Washington Editor

The FDA has given Agennix Inc. the go-ahead to proceed with a pivotal Phase III trial testing talactoferrin alfa, a recombinant form of human lactoferrin - a glycoprotein found in breast milk - in patients with non-small-cell lung cancer (NSCLC).

The study's design was approved under an FDA special protocol assessment (SPA), a binding agreement that the design and planned analyses of the trial will adequately support a biologics license application. That SPA is "an important milestone," Agennix CEO Rick Barsky told BioWorld Today.

The Phase III multinational, randomized, double-blind, placebo-controlled trial is examining talactoferrin, a dendritic cell activator, in combination with chemotherapy in patients previously untreated for NSCLC. About 1,100 patients will be enrolled at 200 to 250 global sites, Barsky said, and they will be randomized to receive up to six cycles of the chemotherapy agents carboplatin and paclitaxel plus either twice-daily dosages of liquid talactoferrin or placebo.

Following six cycles of chemotherapy, or discontinuation prior to six cycles for reasons other than progression, patients will receive either talactoferrin or placebo as maintenance therapy until disease progression.

The primary endpoints of the study are progression-free survival for accelerated approval and overall survival for regular approval. Secondary endpoints include reduction in adverse events, confirmed response rate, duration of response and safety.

In a separate parallel trial of 720 patients, Agennix is investigating talactoferrin as a monotherapy in those who have failed two or more chemotherapies, Barsky said. In that trial, he noted, about two-thirds of the participants will be randomized to receive talactoferrin, while the remaining third will receive placebo.

Both Phase III NSCLC trials will be conducted simultaneously at many of the same global sites, Barsky said.

The timeline for completing the trials is within two years of the start dates, he said, noting that there will be a three-month start-up period followed by a one-year enrollment period.
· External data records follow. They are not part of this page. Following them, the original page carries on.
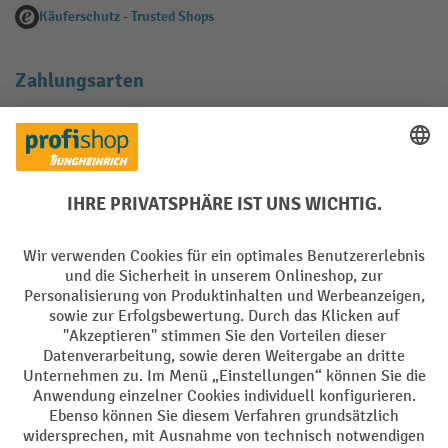
Käuferschutz - Trusted Shops
Zahlungsarten
Creditcard (Master)
Creditcard (Visa)
EPS
PayPal
Rechnung
Vorkasse
Soziale Netzwerke
Facebook
YouTube
LinkedIn
Instagram
AGB
Impressum
Datenschutz
Barrierefreiheit
Privacy Settings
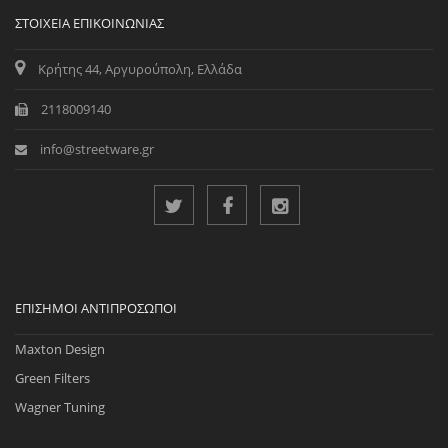
ΣΤΟΙΧΕΊΑ ΕΠΙΚΟΙΝΩΝΊΑΣ
Κρήτης 44, Αργυρούπολη, Ελλάδα
2118009140
info@streetware.gr
ΕΠΊΣΗΜΟΙ ΑΝΤΙΠΡΌΣΩΠΟΙ
Maxton Design
Green Filters
Wagner Tuning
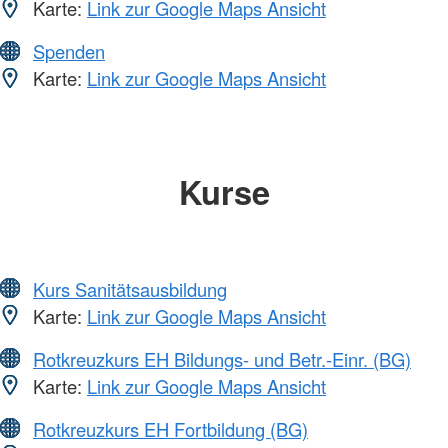
Karte:
Link zur Google Maps Ansicht
Spenden
Karte:
Link zur Google Maps Ansicht
Kurse
Kurs Sanitätsausbildung
Karte:
Link zur Google Maps Ansicht
Rotkreuzkurs EH Bildungs- und Betr.-Einr. (BG)
Karte:
Link zur Google Maps Ansicht
Rotkreuzkurs EH Fortbildung (BG)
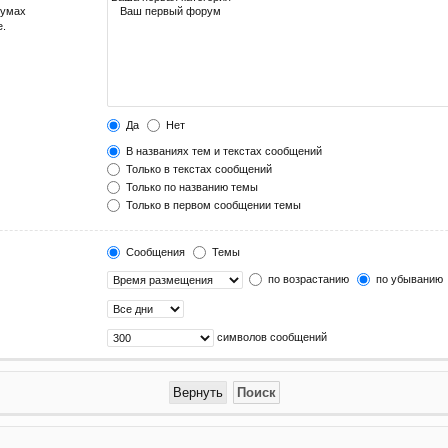
румах
е.
Да
Нет
В названиях тем и текстах сообщений
Только в текстах сообщений
Только по названию темы
Только в первом сообщении темы
Сообщения
Темы
по возрастанию
по убыванию
символов сообщений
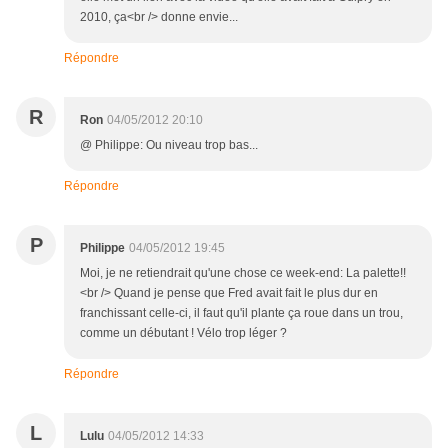
2010, ça<br /> donne envie...
Répondre
R
Ron
04/05/2012 20:10
@ Philippe: Ou niveau trop bas...
Répondre
P
Philippe
04/05/2012 19:45
Moi, je ne retiendrait qu'une chose ce week-end: La palette!!
<br /> Quand je pense que Fred avait fait le plus dur en
franchissant celle-ci, il faut qu'il plante ça roue dans un trou,
comme un débutant ! Vélo trop léger ?
Répondre
L
Lulu
04/05/2012 14:33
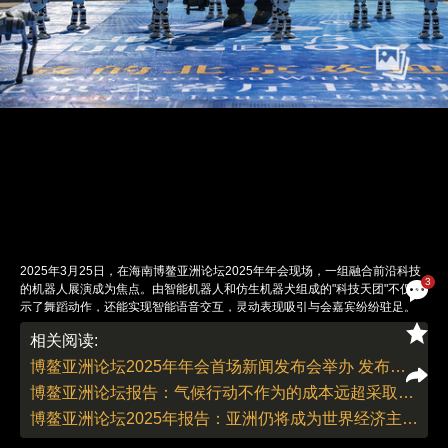
2025年3月25日，在海南博鳌亚洲论坛2025年年会现场，一组融合前沿科技
3
的机器人展演成为焦点。由智能机器人和仿生机器犬组成的"科技天团"不仅展
示了舞蹈动作，还能实现智能语音交互，灵动表现吸引与会嘉宾纷纷驻足。
图：视觉中国
相关阅读:
责任编辑：翁倩 董德 | 版面编辑：翁倩
博鳌亚洲论坛2025年年会首场新闻发布会举办 发布两份旗舰报告
博鳌亚洲论坛报告：气候行动不作为的成本远超采取行动
博鳌亚洲论坛2025年报告：亚洲仍将成为世界经济主要引擎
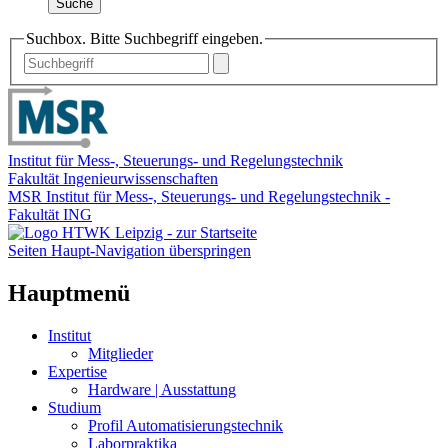
Suche
Suchbox. Bitte Suchbegriff eingeben.
Institut für Mess-, Steuerungs- und Regelungstechnik
Fakultät Ingenieurwissenschaften
MSR Institut für Mess-, Steuerungs- und Regelungstechnik -
Fakultät ING
Seiten Haupt-Navigation überspringen
Hauptmenü
Institut
Mitglieder
Expertise
Hardware | Ausstattung
Studium
Profil Automatisierungstechnik
Laborpraktika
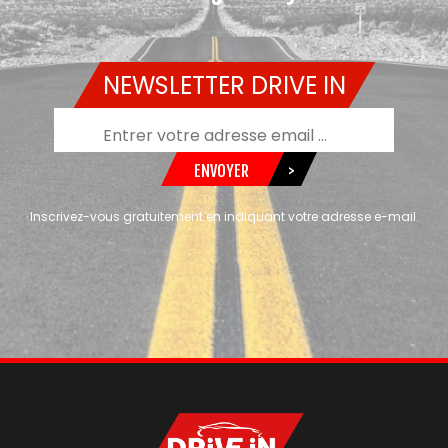
NEWSLETTER DRIVE IN
ENVOYER
>
Inscrivez-vous gratuitement en indiquant votre adresse e-mail.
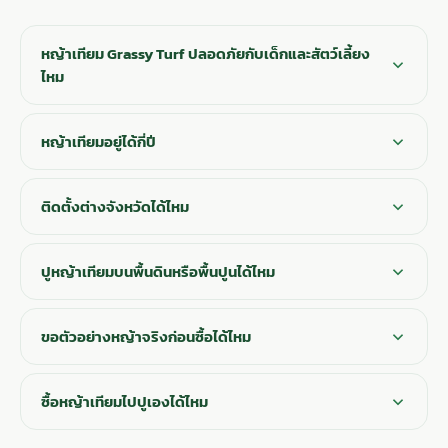
หญ้าเทียม Grassy Turf ปลอดภัยกับเด็กและสัตว์เลี้ยง
ไหม
หญ้าเทียมอยู่ได้กี่ปี
ติดตั้งต่างจังหวัดได้ไหม
ปูหญ้าเทียมบนพื้นดินหรือพื้นปูนได้ไหม
ขอตัวอย่างหญ้าจริงก่อนซื้อได้ไหม
ซื้อหญ้าเทียมไปปูเองได้ไหม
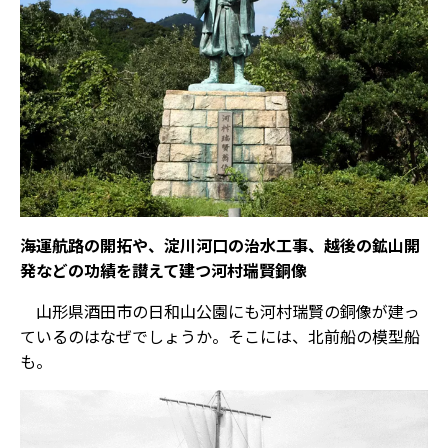
海運航路の開拓や、淀川河口の治水工事、越後の鉱山開
発などの功績を讃えて建つ河村瑞賢銅像
山形県酒田市の日和山公園にも河村瑞賢の銅像が建っ
ているのはなぜでしょうか。そこには、北前船の模型船
も。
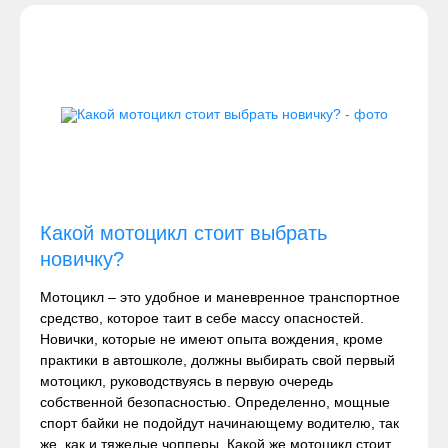
Какой мотоцикл стоит выбрать
новичку?
Мотоцикл – это удобное и маневренное транспортное
средство, которое таит в себе массу опасностей.
Новички, которые не имеют опыта вождения, кроме
практики в автошколе, должны выбирать свой первый
мотоцикл, руководствуясь в первую очередь
собственной безопасностью. Определенно, мощные
спорт байки не подойдут начинающему водителю, так
же, как и тяжелые чопперы. Какой же мотоцикл стоит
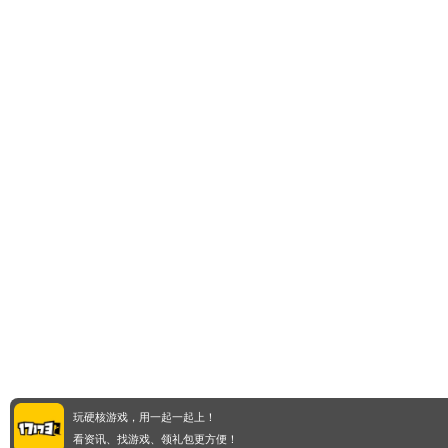
玩硬核游戏，用一起一起上！
看资讯、找游戏、领礼包更方便！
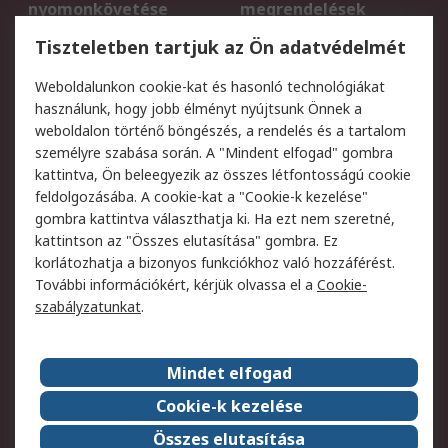
nyomonkövetése
megrendelések
Regisztráció
Szállítás
Tiszteletben tartjuk az Ön adatvédelmét
Termékvisszaküldés
Ütemezett szállítás
Weboldalunkon cookie-kat és hasonló technológiákat
Szolgáltatások
használunk, hogy jobb élményt nyújtsunk Önnek a
weboldalon történő böngészés, a rendelés és a tartalom
Jogi
személyre szabása során. A "Mindent elfogad" gombra
kattintva, Ön beleegyezik az összes létfontosságú cookie
Adatvédelmi
Az RS értékesítési
feldolgozásába. A cookie-kat a "Cookie-k kezelése"
szabályzat
feltételei
gombra kattintva választhatja ki. Ha ezt nem szeretné,
Cookie szabályzat
Email biztonság
kattintson az "Összes elutasítása" gombra. Ez
Webhelyre vonatkozó
Weboldal felhasználói
korlátozhatja a bizonyos funkciókhoz való hozzáférést.
feltételek
szabályzata
További információkért, kérjük olvassa el a
Cookie-
szabályzatunkat
.
Rólunk
Mindet elfogad
Kapcsolat
Képviseletek
Rólunk
Vállalatcsoport
Cookie-k kezelése
Karrier
Díjak és elismerések
Összes elutasítása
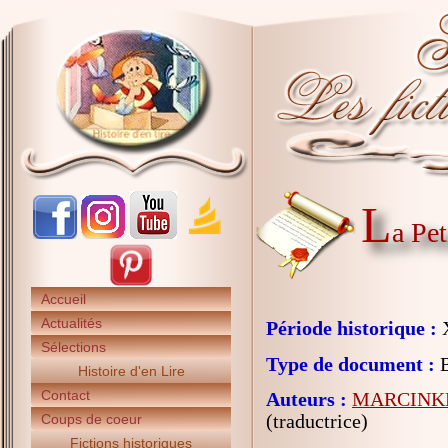
L
a Pet
Accueil
Actualités
Période historique :
X
Sélections
Type de document :
B
Histoire d'en Lire
Contact
Auteurs :
MARCINKE
(traductrice)
Coups de coeur
Fictions historiques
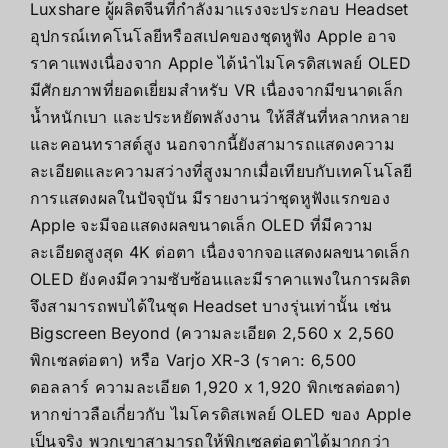
Luxshare ผู้ผลิตจีนที่กำลังมาแรงจะประกอบ Headset
อุปกรณ์เทคโนโลยีหรือสเปคของชุดหูฟัง Apple อาจ
ราคาแพงเนื่องจาก Apple ได้นำไมโครดิสเพลย์ OLED
มีศักยภาพที่ยอดเยี่ยมสำหรับ VR เนื่องจากมีขนาดเล็ก
น้ำหนักเบา และประหยัดพลังงาน ให้สีสันที่หลากหลาย
และคอนทราสต์สูง นอกจากนี้ยังสามารถแสดงความ
ละเอียดและความสว่างที่สูงมากเมื่อเทียบกับเทคโนโลยี
การแสดงผลในปัจจุบัน มีรายงานว่าชุดหูฟังแรกของ
Apple จะมีจอแสดงผลขนาดเล็ก OLED ที่มีความ
ละเอียดสูงสุด 4K ต่อตา เนื่องจากจอแสดงผลขนาดเล็ก
OLED ยังคงมีความซับซ้อนและมีราคาแพงในการผลิต
จึงสามารถพบได้ในชุด Headset บางรุ่นเท่านั้น เช่น
Bigscreen Beyond (ความละเอียด 2,560 x 2,560
พิกเซลต่อตา) หรือ Varjo XR-3 (ราคา: 6,500
ดอลลาร์ ความละเอียด 1,920 x 1,920 พิกเซลต่อตา)
หากข่าวลือเกี่ยวกับ ไมโครดิสเพลย์ OLED ของ Apple
เป็นจริง พวกเขาสามารถให้พิกเซลต่อตาได้มากกว่า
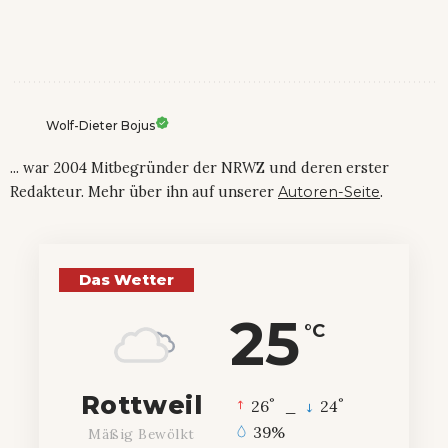
Wolf-Dieter Bojus
... war 2004 Mitbegründer der NRWZ und deren erster
Redakteur. Mehr über ihn auf unserer
Autoren-Seite
.
Das Wetter
25
°C
Rottweil
°
°
26
_
24
39%
Mäßig Bewölkt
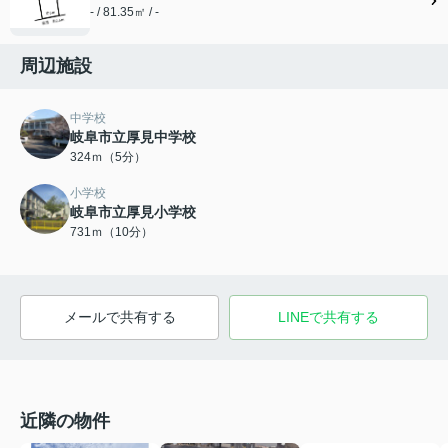
- / 81.35㎡ / -
周辺施設
中学校
岐阜市立厚見中学校
324ｍ（5分）
小学校
岐阜市立厚見小学校
731ｍ（10分）
メールで共有する
LINEで共有する
近隣の物件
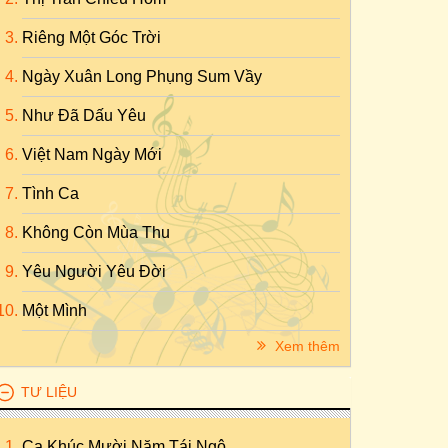
Riêng Một Góc Trời
Ngày Xuân Long Phụng Sum Vầy
Như Đã Dấu Yêu
Việt Nam Ngày Mới
Tình Ca
Không Còn Mùa Thu
Yêu Người Yêu Đời
Một Mình
Xem thêm
TƯ LIỆU
Ca Khúc Mười Năm Tái Ngộ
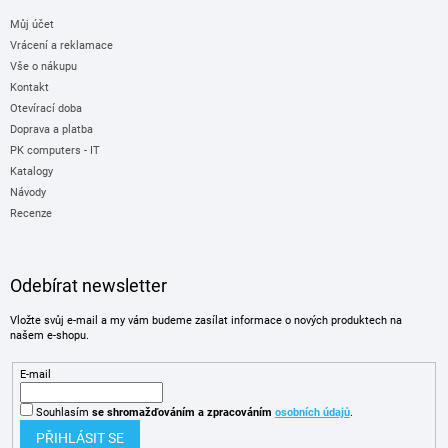
Můj účet
Vrácení a reklamace
Vše o nákupu
Kontakt
Otevírací doba
Doprava a platba
PK computers - IT
Katalogy
Návody
Recenze
Odebírat newsletter
Vložte svůj e-mail a my vám budeme zasílat informace o nových produktech na
našem e-shopu.
E-mail
Souhlasím
se shromažďováním
a zpracováním
osobních údajů
.
PŘIHLÁSIT SE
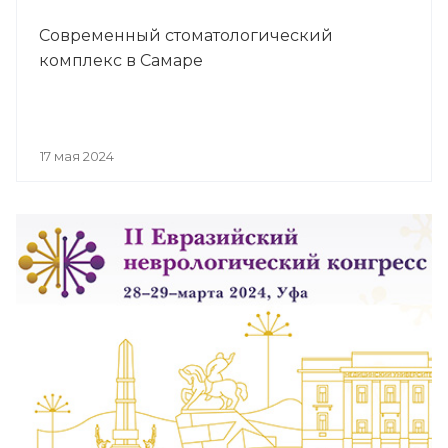
Современный стоматологический
комплекс в Самаре
17 мая 2024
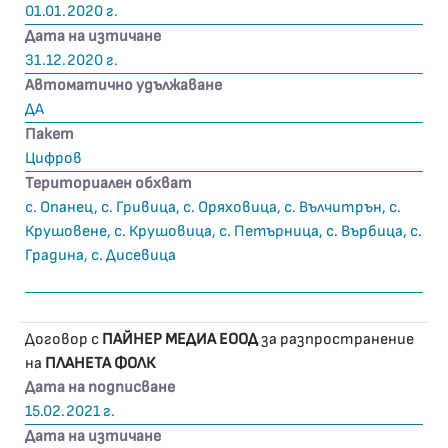
01.01.2020 г.
Дата на изтичане
31.12.2020 г.
Автоматично удължаване
ДА
Пакет
Цифров
Териториален обхват
с. Опанец, с. Гривица, с. Оряховица, с. Вълчитрън, с.
Крушовене, с. Крушовица, с. Петърница, с. Върбица, с.
Градина, с. Дисевица
Договор с
ПАЙНЕР МЕДИА ЕООД
за разпространение
на
ПЛАНЕТА ФОЛК
Дата на подписване
15.02.2021 г.
Дата на изтичане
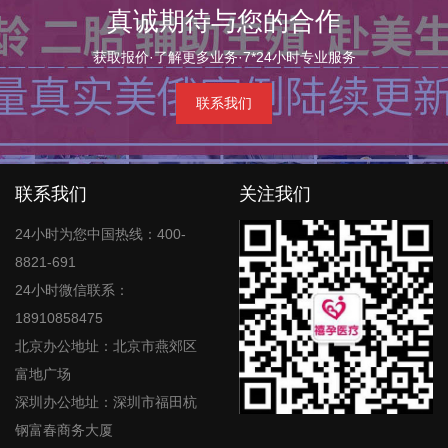
真诚期待与您的合作
获取报价·了解更多业务·7*24小时专业服务
联系我们
联系我们
关注我们
24小时为您中国热线：400-
8821-691
24小时微信联系：
18910858475
北京办公地址：北京市燕郊区
富地广场
深圳办公地址：深圳市福田杭
钢富春商务大厦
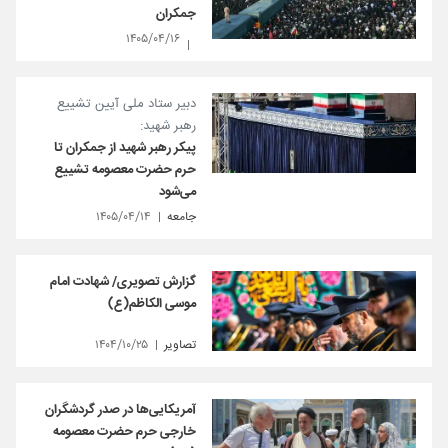
جمکران
۱۴۰۵/۰۴/۱۶
دبیر ستاد ملی آیین تشییع
رهبر شهید:
پیکر رهبر شهید از جمکران تا
حرم حضرت معصومه تشییع
می‌شود
جامعه
۱۴۰۵/۰۴/۱۴
گزارش تصویری/ شهادت امام
موسی الکاظم(ع)
تصاویر
۱۴۰۴/۱۰/۲۵
آمریکایی‌ها در صدر گردشگران
خارجی حرم حضرت معصومه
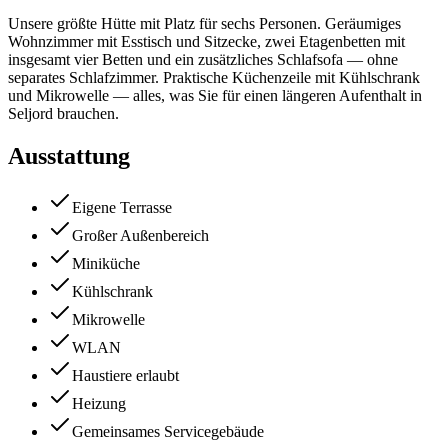
Unsere größte Hütte mit Platz für sechs Personen. Geräumiges
Wohnzimmer mit Esstisch und Sitzecke, zwei Etagenbetten mit
insgesamt vier Betten und ein zusätzliches Schlafsofa — ohne
separates Schlafzimmer. Praktische Küchenzeile mit Kühlschrank
und Mikrowelle — alles, was Sie für einen längeren Aufenthalt in
Seljord brauchen.
Ausstattung
Eigene Terrasse
Großer Außenbereich
Miniküche
Kühlschrank
Mikrowelle
WLAN
Haustiere erlaubt
Heizung
Gemeinsames Servicegebäude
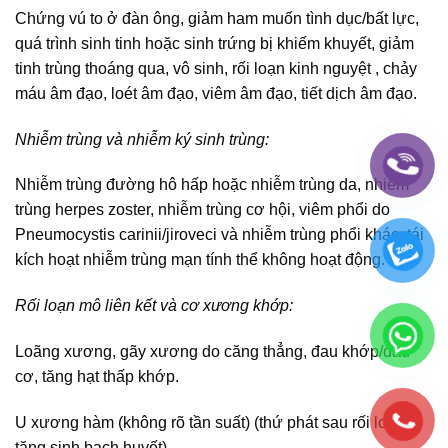
Chứng vú to ở đàn ông, giảm ham muốn tình dục/bất lực,
quá trình sinh tinh hoặc sinh trứng bị khiếm khuyết, giảm
tinh trùng thoáng qua, vô sinh, rối loạn kinh nguyệt , chảy
máu âm đạo, loét âm đạo, viêm âm đạo, tiết dịch âm đạo.
Nhiễm trùng và nhiễm ký sinh trùng:
Nhiễm trùng đường hô hấp hoặc nhiễm trùng da, nhiễm
trùng herpes zoster, nhiễm trùng cơ hội, viêm phổi do
Pneumocystis carinii/jiroveci và nhiễm trùng phổi khác, tái
kích hoạt nhiễm trùng mạn tính thể không hoạt động.
Rối loạn mô liên kết và cơ xương khớp:
Loãng xương, gãy xương do căng thẳng, đau khớp/đau
cơ, tăng hạt thấp khớp.
U xương hàm (không rõ tần suất) (thứ phát sau rối loạn
tăng sinh bạch huyết).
The firm expects to have data about eight months after completion of enrollment, Barsky added.

While Agennix is ready to start the Phase III trials from a regulatory standpoint, he said, the company first must complete a financing round. To date, the firm has raised more than $100 million in private equity.

In a Phase II trial, talactoferrin in combination with chemotherapy as first-line treatment in patients with advanced NSCLC met its primary endpoint of improvement in response rate, Barsky noted. And in a second NSCLC Phase II study, talactoferrin demonstrated activity as monotherapy in patients with refractory disease and met its prospectively defined primary endpoint of improvement in overall survival.

In addition, Barsky noted, in both Phase II trials, talactoferrin showed statistically significant reductions in total adverse events.

"The toxicity profile is really tremendous," he said. "Not only in the Phase IIs did we see no material increase in toxicity when patients took talactoferrin, but we actually saw a reduction in some of the chemotherapy toxicities in the first-line trial where we combined it with chemotherapy. It means that this can combine well with a variety of different agents."

Talactoferrin, discovered in 1988 by Bert O'Malley, chair of molecular and cellular biology at Baylor College of Medicine in Houston, has been tested in more than 600 patients, some of whom have continued receiving the compound for more than two years, Barsky said.

Agennix, of Houston, licensed talactoferrin from Baylor in 1993 and manufacturers the drug through fermentation in Aspergillus niger, a filamentous fungus that is structurally identical in all material respects to native human lactoferrin, which plays an important role in helping to establish the immune system, including the gut-associated lymphoid tissue in infants. A. niger differs from lactoferrin only in its glycosylation.

Agennix also is investigating talactoferrin in renal and other cancer types, Barsky said, adding that the company plans to soon release final results of a Phase II study of talactoferrin in patients with renal carcinoma.

Agennix recently received a $3 million grant from the National Institutes of Health to study the compound as a treatment for sepsis, Barsky said.

In addition, he said, the firm is exploring a topical formulation of talactoferrin as a therapy for diabetic foot ulcers.